Some random thoughts on last night's Leader's Debate (which I had not planned to watch but the Roughrider massacre on the other channel gave me little option):
• Jack Layton must have spent much of his youth being bullied on school playgrounds. That chirpy smile and smart-ass attitude would have been an irresistible target at my school where young thugs ruled at recess and the diminuitive, polysyllabic Dexter had nose rubbed in the dirt on a daily basis. (This explains why Martin Prince is my favourite "Simpsons" character.)
• Gilles Duceppe was the most effective of the speakers. Having nothing to contribute nationally and having only to highlight injustices done to Quebec, he had a safe bastion from which to fire at Martin.
• Stephen Harper was the only one to attack Duceppe for his separatism. The love-fest between Layton and the BQ leader over the magnificence of Quebec's massive daycare program was cloying. Nor did anyone trouble to ask Duceppe why, with daycare so massively subsidized in Quebec, that province leads the nation in the unwillingness of its women to reproduce.

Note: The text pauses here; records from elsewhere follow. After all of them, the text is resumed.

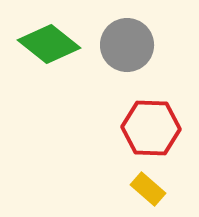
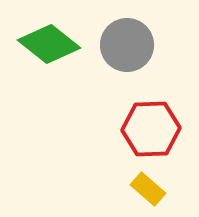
red hexagon: moved 1 px down; rotated 4 degrees counterclockwise
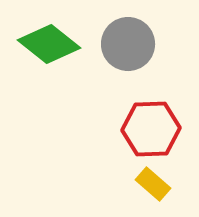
gray circle: moved 1 px right, 1 px up
yellow rectangle: moved 5 px right, 5 px up
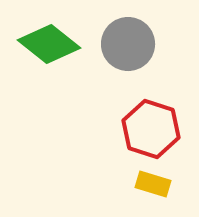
red hexagon: rotated 20 degrees clockwise
yellow rectangle: rotated 24 degrees counterclockwise
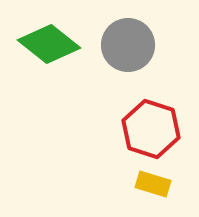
gray circle: moved 1 px down
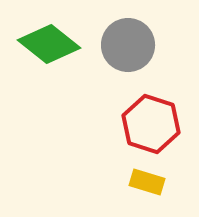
red hexagon: moved 5 px up
yellow rectangle: moved 6 px left, 2 px up
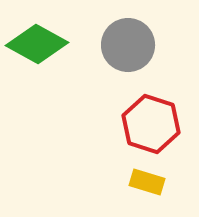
green diamond: moved 12 px left; rotated 10 degrees counterclockwise
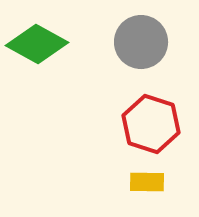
gray circle: moved 13 px right, 3 px up
yellow rectangle: rotated 16 degrees counterclockwise
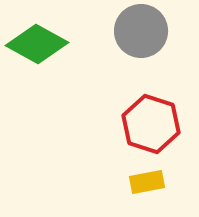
gray circle: moved 11 px up
yellow rectangle: rotated 12 degrees counterclockwise
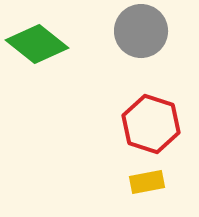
green diamond: rotated 10 degrees clockwise
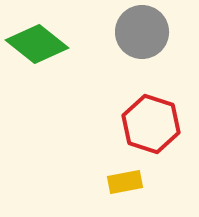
gray circle: moved 1 px right, 1 px down
yellow rectangle: moved 22 px left
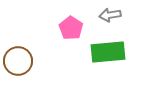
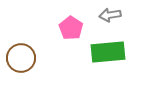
brown circle: moved 3 px right, 3 px up
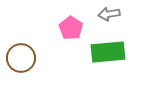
gray arrow: moved 1 px left, 1 px up
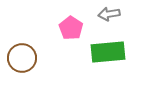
brown circle: moved 1 px right
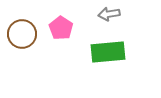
pink pentagon: moved 10 px left
brown circle: moved 24 px up
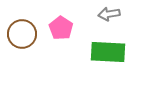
green rectangle: rotated 8 degrees clockwise
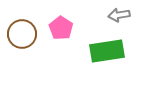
gray arrow: moved 10 px right, 1 px down
green rectangle: moved 1 px left, 1 px up; rotated 12 degrees counterclockwise
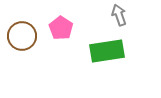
gray arrow: rotated 80 degrees clockwise
brown circle: moved 2 px down
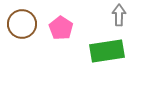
gray arrow: rotated 20 degrees clockwise
brown circle: moved 12 px up
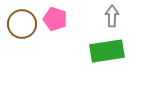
gray arrow: moved 7 px left, 1 px down
pink pentagon: moved 6 px left, 9 px up; rotated 15 degrees counterclockwise
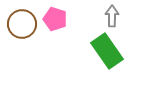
green rectangle: rotated 64 degrees clockwise
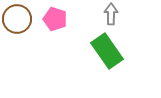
gray arrow: moved 1 px left, 2 px up
brown circle: moved 5 px left, 5 px up
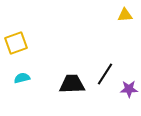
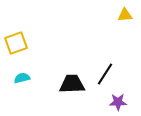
purple star: moved 11 px left, 13 px down
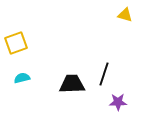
yellow triangle: rotated 21 degrees clockwise
black line: moved 1 px left; rotated 15 degrees counterclockwise
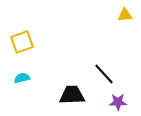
yellow triangle: rotated 21 degrees counterclockwise
yellow square: moved 6 px right, 1 px up
black line: rotated 60 degrees counterclockwise
black trapezoid: moved 11 px down
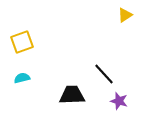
yellow triangle: rotated 28 degrees counterclockwise
purple star: moved 1 px right, 1 px up; rotated 18 degrees clockwise
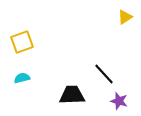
yellow triangle: moved 2 px down
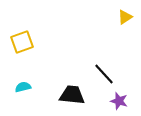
cyan semicircle: moved 1 px right, 9 px down
black trapezoid: rotated 8 degrees clockwise
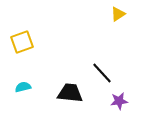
yellow triangle: moved 7 px left, 3 px up
black line: moved 2 px left, 1 px up
black trapezoid: moved 2 px left, 2 px up
purple star: rotated 24 degrees counterclockwise
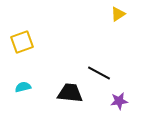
black line: moved 3 px left; rotated 20 degrees counterclockwise
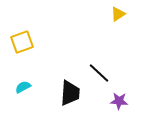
black line: rotated 15 degrees clockwise
cyan semicircle: rotated 14 degrees counterclockwise
black trapezoid: rotated 88 degrees clockwise
purple star: rotated 12 degrees clockwise
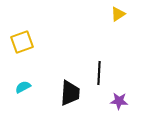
black line: rotated 50 degrees clockwise
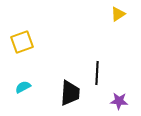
black line: moved 2 px left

• Paul Martin gamely stuck to the attack-the-Conservatives-exclusively script except for one delicious moment when frustration with the yappy Layton got the better of him. Annoyed with yet another interruption by the mini-Marxist, Martin snapped: "Did your handlers tell you to talk ALL the time?" Layton's punctured amour-propre was priceless -- he recoiled in alarm: he was talking about weapons in space! That is no laughing matter, sir.

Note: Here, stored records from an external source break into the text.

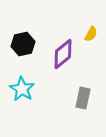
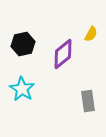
gray rectangle: moved 5 px right, 3 px down; rotated 20 degrees counterclockwise
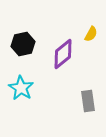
cyan star: moved 1 px left, 1 px up
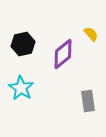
yellow semicircle: rotated 70 degrees counterclockwise
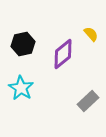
gray rectangle: rotated 55 degrees clockwise
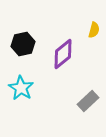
yellow semicircle: moved 3 px right, 4 px up; rotated 56 degrees clockwise
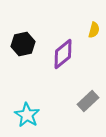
cyan star: moved 6 px right, 27 px down
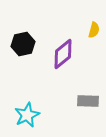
gray rectangle: rotated 45 degrees clockwise
cyan star: rotated 15 degrees clockwise
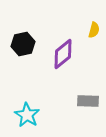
cyan star: rotated 15 degrees counterclockwise
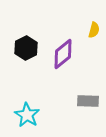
black hexagon: moved 3 px right, 4 px down; rotated 15 degrees counterclockwise
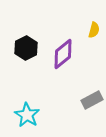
gray rectangle: moved 4 px right, 1 px up; rotated 30 degrees counterclockwise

• The postmortems conducted by the CBC and CTV could not have been more different. The CBC pronounced Martin the winner, because Harper had not delivered a knock-out blow. CTV boldly declared Harper the winner of the election, perhaps with a majority -- even Gerry Caplan, the NDP strategist, admitted that no mud was sticking to Harper's teflon image.
• Watching the electronic applause meters at the bottom of the screen was fascinating. Two things were clear: anti-Americanism played very well with the audience and Layton inspired an automatic distaste.